> **WHAT TO WORK ON**:
Return each of the entries below precisely, with no pictures in the result.

> **Saved entries**:
============================================================
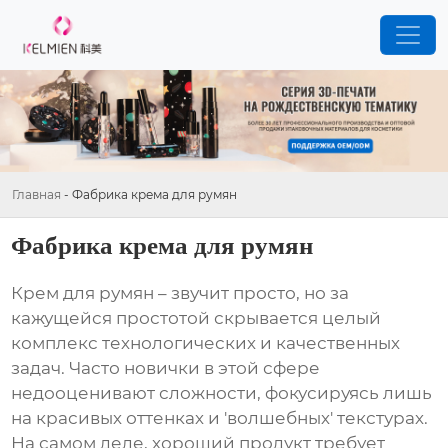
Главная
-
Фабрика крема для румян
Фабрика крема для румян
Крем для румян
– звучит просто, но за
кажущейся простотой скрывается целый
комплекс технологических и качественных
задач. Часто новички в этой сфере
недооценивают сложности, фокусируясь лишь
на красивых оттенках и 'волшебных' текстурах.
На самом деле, хороший продукт требует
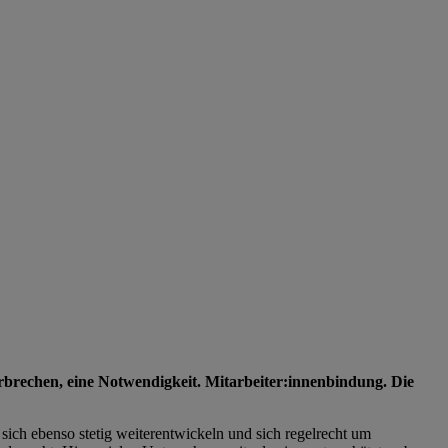
rbrechen, eine Notwendigkeit. Mitarbeiter:innenbindung. Die
sich ebenso stetig weiterentwickeln und sich regelrecht um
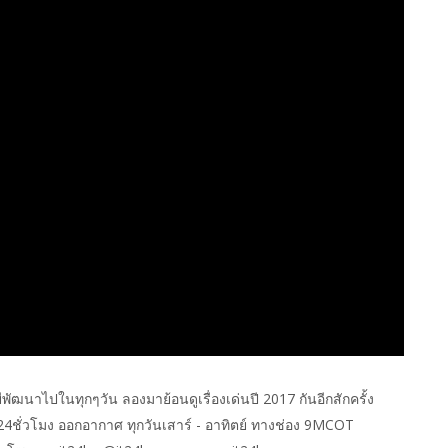
ฒนาไปในทุกๆวัน ลองมาย้อนดูเรื่องเด่นปี 2017 กันอีกสักครั้ง
24ชั่วโมง ออกอากาศ ทุกวันเสาร์ - อาทิตย์ ทางช่อง 9MCOT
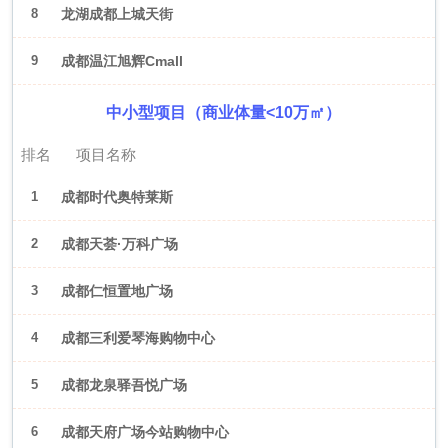
8
龙湖成都上城天街
9
成都温江旭辉Cmall
中小型项目（商业体量<10万㎡）
排名
项目名称
1
成都时代奥特莱斯
2
成都天荟·万科广场
3
成都仁恒置地广场
4
成都三利爱琴海购物中心
5
成都龙泉驿吾悦广场
6
成都天府广场今站购物中心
============================================================
> **WRITTEN REPLY**:
Главная
-
Фабрика крема для румян
Фабрика крема для румян
Крем для румян
– звучит просто, но за
кажущейся простотой скрывается целый
комплекс технологических и качественных
задач. Часто новички в этой сфере
недооценивают сложности, фокусируясь лишь
на красивых оттенках и 'волшебных' текстурах.
На самом деле, хороший продукт требует
rbrechen, eine Notwendigkeit. Mitarbeiter:innenbindung. Die
sich ebenso stetig weiterentwickeln und sich regelrecht um
ฒนาไปในทุกๆวัน ลองมาย้อนดูเรื่องเด่นปี 2017 กันอีกสักครั้ง
24ชั่วโมง ออกอากาศ ทุกวันเสาร์ - อาทิตย์ ทางช่อง 9MCOT
8
龙湖成都上城天街
9
成都温江旭辉Cmall
中小型项目（商业体量<10万㎡）
排名
项目名称
1
成都时代奥特莱斯
2
成都天荟·万科广场
3
成都仁恒置地广场
4
成都三利爱琴海购物中心
5
成都龙泉驿吾悦广场
6
成都天府广场今站购物中心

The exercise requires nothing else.